Trexel has test molded a shampoo or cosmetic-type bottle 6 in. high made with 25% density reduction. "We are working with several companies on blow molding applications in the U.S. We hope to have the process in commercial operation by year's end," says Richard Straff, v.p. of research and commercialization.

Industrial foam blow molding applications are developing, too. They include a three-layer, foam-core pallet to be made by BFT Plastics in Northern Ireland with a machine from Krupp Kautex (U.S. offices in Branchburg, N.J.). Inkutec has worked with Hofbauer GmbH in Germany to mold a folding sample case. Inkutec's Fance notes that commercial adoption of foam blow molded auto parts could be announced as early as this month by European car makers.

A delicate process

Most activity with this process has utilized continuous-extrusion machines, though accumulator heads reportedly can also be used. As noted, some of the most advanced projects have used Alpla and Krupp Kautex machines. Inkutec has also worked with machines from Krupp's Fischer-W. Muller Div. (U.S. office in North Branch, N.J.); Uniloy Milacron, Manchester, Mich.; and Bekum (U.S. office in Williamston, Mich.).

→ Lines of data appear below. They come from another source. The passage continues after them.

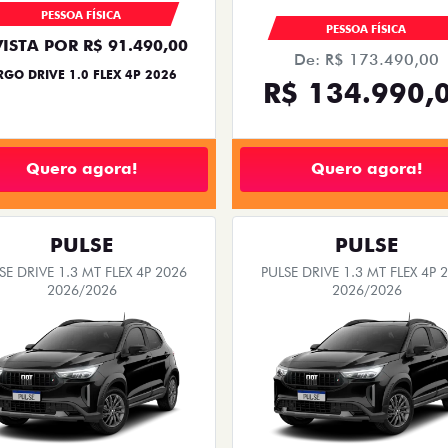
PESSOA FÍSICA
PESSOA FÍSICA
VISTA POR R$ 91.490,00
De: R$ 173.490,00
RGO DRIVE 1.0 FLEX 4P 2026
R$ 134.990,
Quero agora!
Quero agora!
PULSE
PULSE
SE DRIVE 1.3 MT FLEX 4P 2026
PULSE DRIVE 1.3 MT FLEX 4P 
2026/2026
2026/2026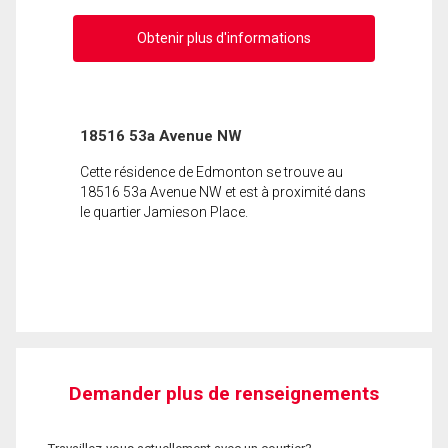
Obtenir plus d'informations
18516 53a Avenue NW
Cette résidence de Edmonton se trouve au
18516 53a Avenue NW et est à proximité dans
le quartier Jamieson Place.
Demander plus de renseignements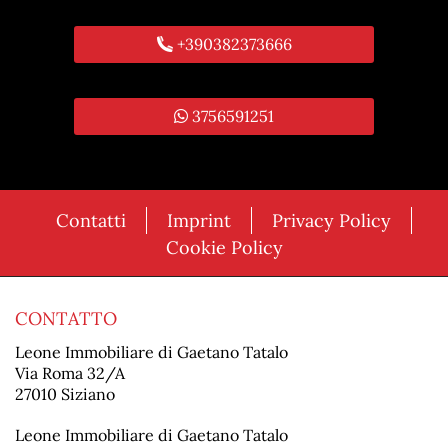
+390382373666
3756591251
Contatti
Imprint
Privacy Policy
Cookie Policy
CONTATTO
Leone Immobiliare di Gaetano Tatalo
Via Roma 32/A
27010 Siziano
Leone Immobiliare di Gaetano Tatalo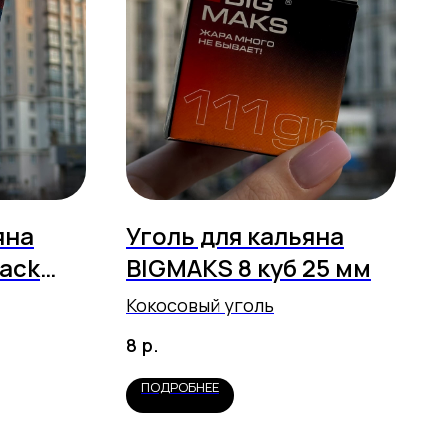
яна
Уголь для кальяна
pack
BIGMAKS 8 куб 25 мм
Кокосовый уголь
р.
8
ПОДРОБНЕЕ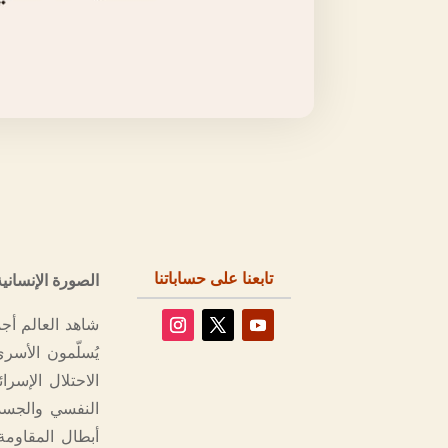
تابعنا على حساباتنا
الصورة الإنسان
شاهد العالم أج
يُسلّمون الأسرى
الاحتلال الإس
النفسي والجسدي
أبطال المقاومة،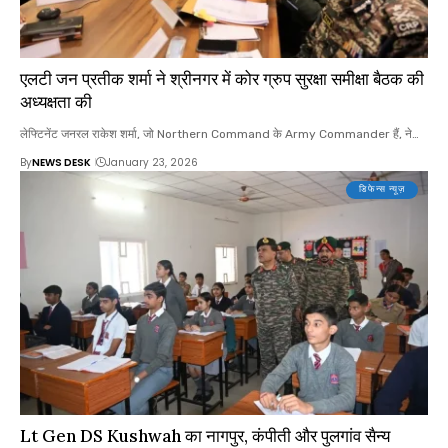
एलटी जन प्रतीक शर्मा ने श्रीनगर में कोर ग्रुप सुरक्षा समीक्षा बैठक की
अध्यक्षता की
लेफ्टिनेंट जनरल राकेश शर्मा, जो Northern Command के Army Commander हैं, ने…
By
NEWS DESK
January 23, 2026
डिफेन्स न्यूज़
Lt Gen DS Kushwah का नागपुर, कंपीती और पुलगांव सैन्य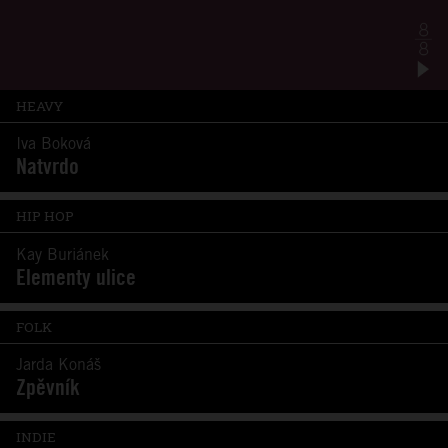
HEAVY
Iva Boková
Natvrdo
HIP HOP
Kay Buriánek
Elementy ulice
FOLK
Jarda Konáš
Zpěvník
INDIE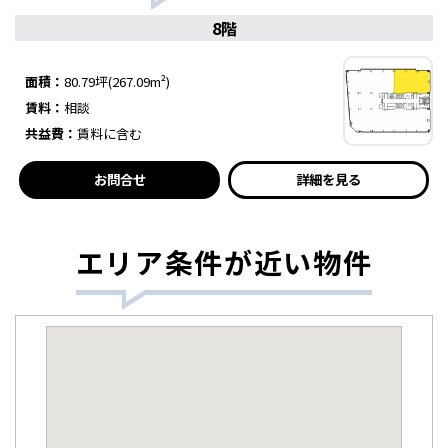
8階
面積：
80.79坪(267.09m²)
賃料：
相談
共益費：
賃料に含む
お問合せ
詳細を見る
エリア条件が近い物件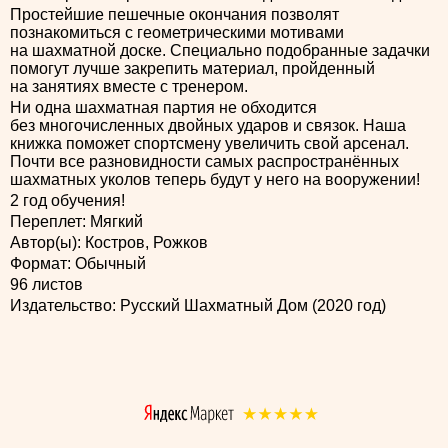
Простейшие пешечные окончания позволят
познакомиться с геометрическими мотивами
на шахматной доске. Специально подобранные задачки
помогут лучше закрепить материал, пройденный
на занятиях вместе с тренером.
Ни одна шахматная партия не обходится
без многочисленных двойных ударов и связок. Наша
книжка поможет спортсмену увеличить свой арсенал.
Почти все разновидности самых распространённых
шахматных уколов теперь будут у него на вооружении!
2 год обучения!
Переплет: Мягкий
Автор(ы): Костров, Рожков
Формат: Обычный
96 листов
Издательство: Русский Шахматный Дом (2020 год)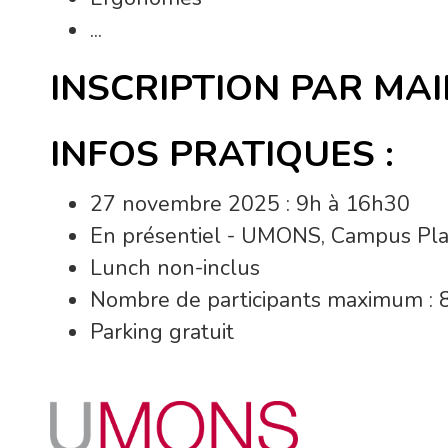
...
INSCRIPTION PAR MAIL
INFOS PRATIQUES :
27 novembre 2025 : 9h à 16h30
En présentiel - UMONS, Campus Pla
Lunch non-inclus
Nombre de participants maximum : 
Parking gratuit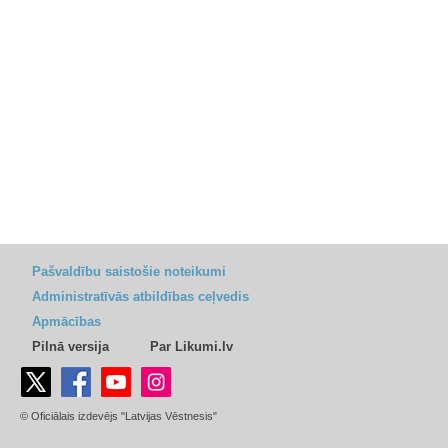
Pašvaldību saistošie noteikumi
Administratīvās atbildības ceļvedis
Apmācības
Pilnā versija
Par Likumi.lv
© Oficiālais izdevējs "Latvijas Vēstnesis"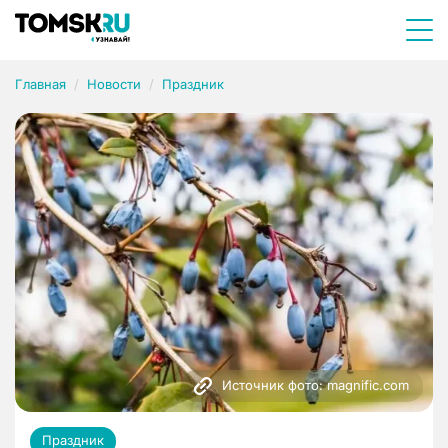
Главная
Новости
Праздник
Источник фото: magnific.com
Праздник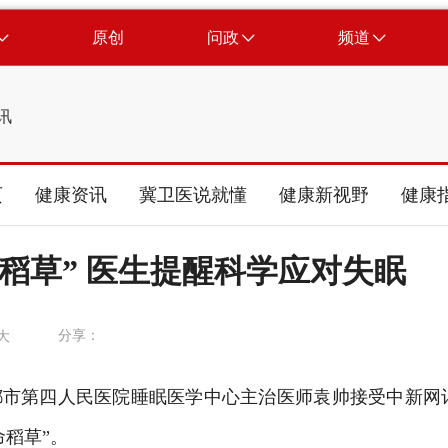
原创
问政
频道
讯
页
健康资讯
冀卫医说就懂
健康新视野
健康
稻草” 医生提醒科学应对失眠
分享：
大
市第四人民医院睡眠医学中心主治医师袁帅接受中新网
稻草”。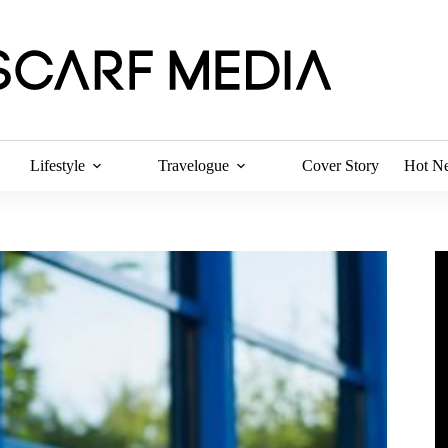
Lifestyle
Travelogue
Cover Story
Hot N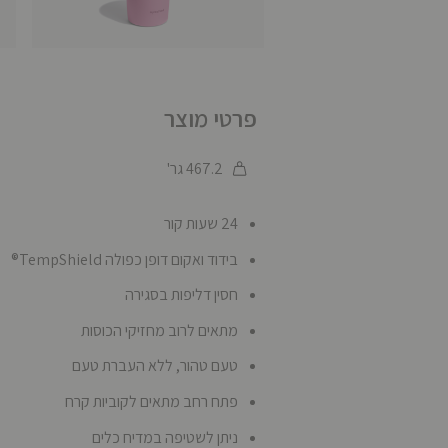
פרטי מוצר
467.2 גר'
24 שעות קור
בידוד ואקום דופן כפולה TempShield®️
חסין דליפות בסגירה
מתאים לרוב מחזיקי הכוסות
טעם טהור, ללא העברת טעם
פתח רחב מתאים לקוביות קרח
ניתן לשטיפה במדיח כלים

Knowledgeable sources agree that the processing window is generally narrower with foam. Two critical steps in foam blow molding are achieving a good mix of foaming agent and polymer, and gentle blowing of the parison into the mold.

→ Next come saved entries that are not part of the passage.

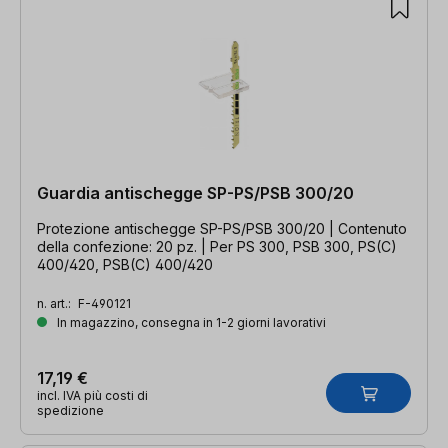
Guardia antischegge SP-PS/PSB 300/20
Protezione antischegge SP-PS/PSB 300/20 | Contenuto
della confezione: 20 pz. | Per PS 300, PSB 300, PS(C)
400/420, PSB(C) 400/420
n. art.:
F-490121
In magazzino, consegna in 1-2 giorni lavorativi
17,19 €
incl. IVA più costi di
spedizione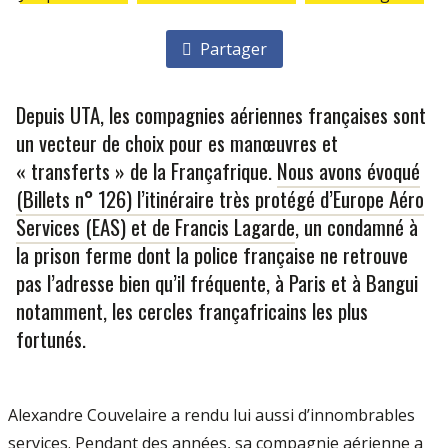
Partager
Depuis UTA, les compagnies aériennes françaises sont
un vecteur de choix pour es manœuvres et
« transferts » de la Françafrique.
Nous avons évoqué
(Billets n° 126) l’itinéraire très protégé d’Europe Aéro
Services (EAS) et de Francis Lagarde
, un condamné à
la prison ferme dont la police française ne retrouve
pas l’adresse bien qu’il fréquente, à Paris et à Bangui
notamment, les cercles françafricains les plus
fortunés.
Alexandre Couvelaire a rendu lui aussi d’innombrables
services. Pendant des années, sa compagnie aérienne a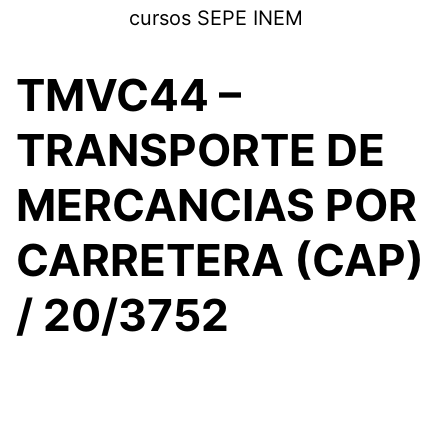
Saltar
cursos SEPE INEM
al
contenido
TMVC44 –
TRANSPORTE DE
MERCANCIAS POR
CARRETERA (CAP)
/ 20/3752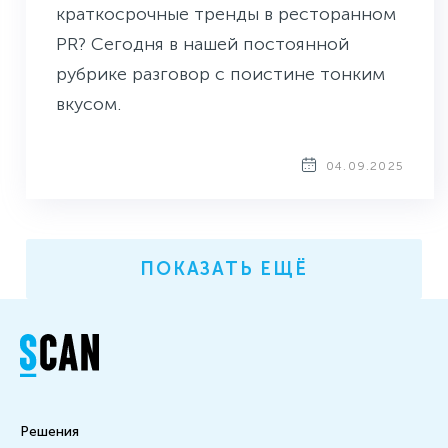
краткосрочные тренды в ресторанном
PR? Сегодня в нашей постоянной
рубрике разговор с поистине тонким
вкусом.
04.09.2025
ПОКАЗАТЬ ЕЩЁ
Решения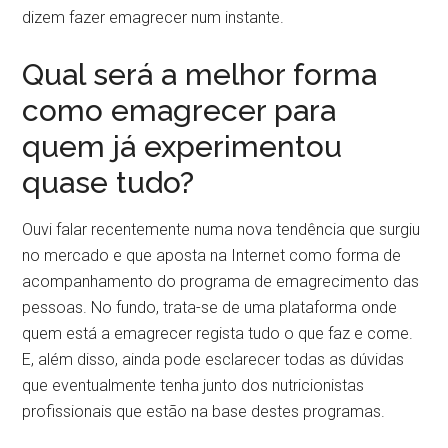
dizem fazer emagrecer num instante.
Qual será a melhor forma
como emagrecer para
quem já experimentou
quase tudo?
Ouvi falar recentemente numa nova tendência que surgiu
no mercado e que aposta na Internet como forma de
acompanhamento do programa de emagrecimento das
pessoas. No fundo, trata-se de uma plataforma onde
quem está a emagrecer regista tudo o que faz e come.
E, além disso, ainda pode esclarecer todas as dúvidas
que eventualmente tenha junto dos nutricionistas
profissionais que estão na base destes programas.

"The geometry of the screw is important. It's one development we've invested a lot of money in," says Alpla's Kunz. The firm developed a screw dedicated to foam blow molding. "You absolutely need homogeneous material to get consistent foam," he notes, cautioning that overmixing can create variable foam quality as well.

Clariant sources advise against using screws with shear-mixing elements. They emphasize the importance of avoiding screw designs that allow pressure drops inside the barrel, which can induce pre-blowing. They say the melt must be kept under pressure of at least 1000 psi and recommend grooved feed sections to achieve quick pressure build-up in the barrel.

Reedy says the gas must remain under pressure of at least 750 psi through the die or foam surface problems may result. His firm has developed a special die design to help form a uniform parison while the foam is expanding.

Gentle inflation of the parison in the mold is especially critical. Too much pressure will collapse the foam, leaving a solid part. Alpla's Kunz says his firm blows bottles with less than 44 psi of air pressure--half the standard amount. Clariant's Pontiff recommends vacuum venting on the mold to pull the parison outward more than pushing it with internal air pressure. He says weight reductions of up to 75% are possible with vacuum.

The need for low inflation pressure may restrict the complexity of shapes achievable with foam. However, Pontiff suggests that an exothermic rather than endothermic blowing agent could generate higher foaming pressure to resist collapse during parison inflation.